Dimanche matin, un violent incendie s’est déclaré à Saint-Cannat plus précisément dans les Bouches-du-Rhône. Le feu s’est déclaré aux environs de 09h30 et deux reprises se sont déclarées à 16h30. Le feu a parcouru 800 hectares et réduit en fumée 500. La piste du mégot incandescent est privilégiée pour expliquer cet incendie, les causes naturelles et criminelles ayant été écartées.
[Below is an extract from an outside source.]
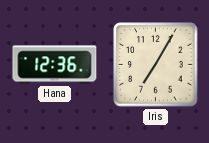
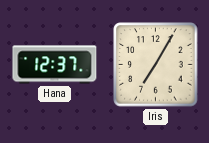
Hana: 12:36 -> 12:37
Le jet de mégot, cause hypothétique de l’incendie

Aucune victime de l’incendie n’a été déplorée mais elle a causé des fumées si épaisses que l’on pouvait les voir jusqu’à Marseille. Jusqu’à dimanche soir, le feu se situait à proximité de la D18, entre Eguilles et Saint-Cannat. Pour maitriser l’incendie, les pompiers ont dû mobiliser de nombreux moyens terrestres et aériens. En effet, 800 pompiers et 200 engins se sont chargés de la sauvegarde des maisons et des nombreux points sensibles. En outre, il y a eu cinq Canadair, deux tracker et un dash. Selon le vice-procureur de la République d’Aix lors d’un point de presse, le départ du feu s’est fait en bordure de route, ce qui pousse à privilégier l’hypothèse du jet de mégot comme cause de l’incendie. Rémy Avon a également tenu a rappeler que le jet de mégot qui cause un incendie de végétation, même involontairement est passible d’une peine de trois ans d’emprisonnement ainsi que 45.000 euros d’amende. Les investigations entreprises par la gendarmerie ont par ailleurs permis d’évacuer l’hypothèse d’un geste criminel ainsi que la cause naturelle comme l’orage de chaleur.

Feux d’artifice

Concernant les causes de l’incendie, Benoît Ferrand, le commandant de groupement de la gendarmerie a affirmé avoir entendu des tirs de feux d’artifice privés dimanche soir alors que l’incendie battait son plein. Un geste totalement irresponsable puisque les municipalités elles-mêmes repoussaient leurs feux d’artifice et que le niveau d’alerte était à son maximum. Le commandant a également indiqué que ses unités vont relever des infractions de niveau pénal. En outre, 10 massifs ont été formellement interdits d’accès dans les Bouches-du-Rhône à cause des vents et de la sécheresse.